Sue Tompkins is a British visual and sound artist based in Glasgow. She was the vocalist for indie rock band Life Without Buildings.[1]
Tompkins was born in Leighton Buzzard in 1971. She studied painting at the Glasgow School of Art, and graduated in 1994.[2] Since 1997 she has worked collaboratively with the collective Elizabeth Go (Victoria Morton, Sarah Tripp, Hayley Tompkins and Cathy Wilkes).[3] She has held multiple exhibitions at The Modern Institute.[4] [5]
Sue Tompkins uses the spoken and written word delivered in a deceptively simple and direct fashion. The written word comes first: she accumulates copious notes over a period of time then edits and refines them to create disjointed yet succinct texts that combine repeated words with constructed phrases to evoke imagery, emotion and ideas.[6] Tompkins had an interesting way of coming to her unique style of work in art school:
"I studied painting. And then by the fourth year at Glasgow School of Art, I remember really thinking, I really don’t know what to paint. I really have no idea. I just don’t know what I’m doing. There was a patch where I remember thinking, god, I just want to go and sit in the library and look at stuff. I was really into looking at art. I really liked looking at art books. So my degree show ended up being this big tissue paper installation, really quite big on the wall. I used to go the library and they had these little rooms that you could book. And I used to just book a room and take a massive stack of books off the shelves, really random, but everything I liked – it could be Frieze magazine or Artforum or it could be Picasso’s greatest hits. I would go into this little room and I had a dictaphone and I used to just record myself looking."[7]Tompkins also works in a performance medium. Much like her visual and sound-based works, her performances utilise the practice of language, ephemera and live situations.[8]

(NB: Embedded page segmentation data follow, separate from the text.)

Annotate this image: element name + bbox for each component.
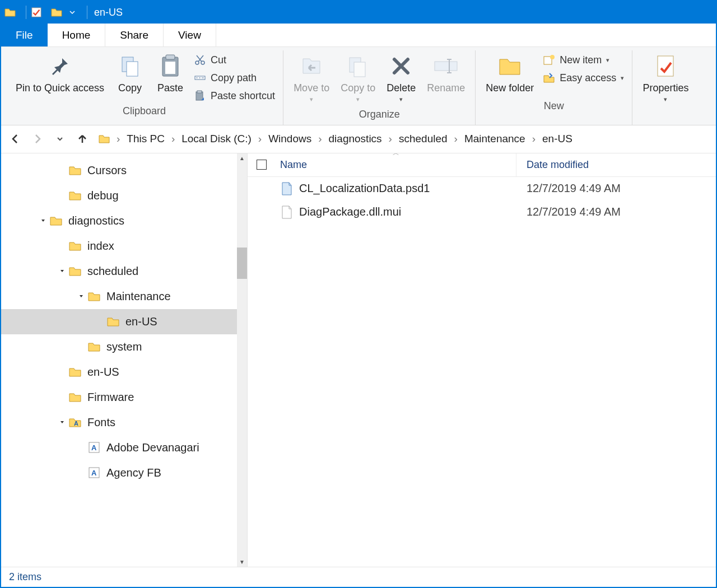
column-headers: ︿ Name Date modified — [248, 153, 716, 177]
file-row[interactable]: DiagPackage.dll.mui12/7/2019 4:49 AM — [248, 200, 716, 224]
folder-icon — [68, 365, 82, 379]
tab-home[interactable]: Home — [48, 24, 106, 46]
nav-tree[interactable]: CursorsdebugdiagnosticsindexscheduledMai… — [1, 153, 248, 567]
breadcrumb-item[interactable]: Windows — [265, 130, 315, 147]
file-date: 12/7/2019 4:49 AM — [516, 206, 716, 218]
chevron-down-icon: ▾ — [356, 96, 360, 103]
qat-properties-icon[interactable] — [31, 5, 42, 20]
copy-button[interactable]: Copy — [110, 50, 150, 97]
tab-file[interactable]: File — [1, 24, 48, 46]
back-button[interactable] — [8, 132, 22, 146]
tab-view[interactable]: View — [164, 24, 216, 46]
forward-button[interactable] — [30, 132, 45, 146]
copy-path-icon — [194, 72, 206, 84]
window-title: en-US — [94, 7, 123, 18]
breadcrumb-item[interactable]: This PC — [123, 130, 168, 147]
main-split: CursorsdebugdiagnosticsindexscheduledMai… — [1, 153, 716, 567]
breadcrumb-item[interactable]: Maintenance — [461, 130, 529, 147]
tree-item-label: scheduled — [87, 265, 138, 278]
folder-icon — [68, 264, 82, 278]
move-to-button[interactable]: Move to ▾ — [288, 50, 335, 105]
svg-text:A: A — [74, 420, 78, 427]
delete-button[interactable]: Delete ▾ — [381, 50, 421, 105]
chevron-down-icon: ▾ — [606, 57, 609, 64]
tree-chevron-icon[interactable] — [75, 293, 87, 300]
tree-item-label: Cursors — [87, 164, 127, 177]
breadcrumb-item[interactable]: scheduled — [395, 130, 451, 147]
tree-item-diagnostics[interactable]: diagnostics — [1, 208, 247, 234]
tree-item-agency-fb[interactable]: AAgency FB — [1, 460, 247, 486]
chevron-down-icon: ▾ — [310, 96, 313, 103]
tree-scrollbar[interactable]: ▲ ▼ — [237, 153, 247, 567]
breadcrumb-item[interactable]: diagnostics — [325, 130, 385, 147]
rename-button[interactable]: Rename — [421, 50, 471, 97]
tree-item-index[interactable]: index — [1, 234, 247, 259]
paste-shortcut-icon — [194, 90, 206, 102]
file-name: CL_LocalizationData.psd1 — [299, 182, 430, 195]
tree-item-en-us[interactable]: en-US — [1, 360, 247, 385]
breadcrumb-item[interactable]: Local Disk (C:) — [178, 130, 255, 147]
tree-chevron-icon[interactable] — [56, 419, 68, 426]
scroll-thumb[interactable] — [237, 248, 247, 279]
paste-shortcut-button[interactable]: Paste shortcut — [194, 90, 275, 102]
tree-item-system[interactable]: system — [1, 334, 247, 360]
folder-icon — [49, 214, 63, 227]
breadcrumb-sep[interactable]: › — [453, 133, 459, 145]
folder-icon — [68, 390, 82, 404]
group-open: Properties ▾ — [632, 50, 699, 125]
qat-folder-icon[interactable] — [51, 5, 62, 20]
tree-item-cursors[interactable]: Cursors — [1, 158, 247, 183]
cut-button[interactable]: Cut — [194, 54, 275, 66]
breadcrumb-sep[interactable]: › — [388, 133, 393, 145]
tree-item-adobe-devanagari[interactable]: AAdobe Devanagari — [1, 435, 247, 460]
paste-button[interactable]: Paste — [150, 50, 190, 97]
sort-indicator-icon: ︿ — [393, 153, 399, 158]
new-item-button[interactable]: New item ▾ — [543, 54, 624, 66]
titlebar-divider — [26, 6, 26, 19]
chevron-down-icon: ▾ — [621, 74, 624, 82]
column-name[interactable]: ︿ Name — [276, 153, 516, 176]
scroll-up-arrow[interactable]: ▲ — [237, 153, 247, 164]
breadcrumb-sep[interactable]: › — [531, 133, 537, 145]
new-item-icon — [543, 54, 555, 66]
breadcrumb-sep[interactable]: › — [317, 133, 323, 145]
breadcrumb-item[interactable]: en-US — [539, 130, 576, 147]
up-button[interactable] — [75, 132, 90, 146]
tree-chevron-icon[interactable] — [37, 217, 49, 224]
group-organize: Move to ▾ Copy to ▾ Delete ▾ — [283, 50, 476, 125]
tree-chevron-icon[interactable] — [56, 268, 68, 274]
chevron-down-icon: ▾ — [399, 96, 403, 103]
tree-item-maintenance[interactable]: Maintenance — [1, 284, 247, 309]
svg-rect-12 — [354, 62, 365, 77]
tree-item-label: system — [106, 340, 142, 353]
tree-item-en-us[interactable]: en-US — [1, 309, 247, 334]
tree-item-fonts[interactable]: AFonts — [1, 410, 247, 435]
breadcrumb-sep[interactable]: › — [115, 133, 121, 145]
file-date: 12/7/2019 4:49 AM — [516, 182, 716, 195]
breadcrumbs[interactable]: › This PC › Local Disk (C:) › Windows › … — [97, 130, 709, 147]
copy-icon — [117, 53, 143, 80]
select-all-checkbox[interactable] — [248, 160, 276, 170]
pin-to-quick-access-button[interactable]: Pin to Quick access — [10, 50, 110, 97]
recent-dropdown[interactable] — [53, 132, 67, 146]
file-row[interactable]: CL_LocalizationData.psd112/7/2019 4:49 A… — [248, 177, 716, 200]
tree-item-firmware[interactable]: Firmware — [1, 385, 247, 410]
file-list: ︿ Name Date modified CL_LocalizationData… — [248, 153, 716, 567]
breadcrumb-sep[interactable]: › — [257, 133, 263, 145]
qat-dropdown-icon[interactable] — [68, 5, 77, 20]
copy-path-button[interactable]: Copy path — [194, 72, 275, 84]
tree-item-label: diagnostics — [68, 214, 124, 227]
tree-item-scheduled[interactable]: scheduled — [1, 259, 247, 284]
breadcrumb-sep[interactable]: › — [170, 133, 176, 145]
tab-share[interactable]: Share — [105, 24, 164, 46]
properties-button[interactable]: Properties ▾ — [637, 50, 694, 105]
easy-access-button[interactable]: Easy access ▾ — [543, 72, 624, 84]
tree-item-debug[interactable]: debug — [1, 183, 247, 208]
chevron-down-icon: ▾ — [664, 96, 667, 103]
svg-rect-2 — [127, 62, 138, 76]
new-folder-button[interactable]: New folder — [480, 50, 539, 97]
scroll-down-arrow[interactable]: ▼ — [237, 557, 247, 567]
copy-to-button[interactable]: Copy to ▾ — [335, 50, 381, 105]
svg-text:A: A — [91, 444, 97, 452]
column-date[interactable]: Date modified — [516, 153, 716, 176]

Tompkins also provided the vocals for art rock band Life Without Buildings, along with other students of the Glasgow School of Art. Spin magazine described Tompkins' vocals as "nervously chirped evocative phrases" and credited her as the band's central attraction. Following their debut album Any Other City in 2001, the band split up.[9]
Her twin sister is the artist Hayley Tompkins.
Tompkins lives and works in Glasgow.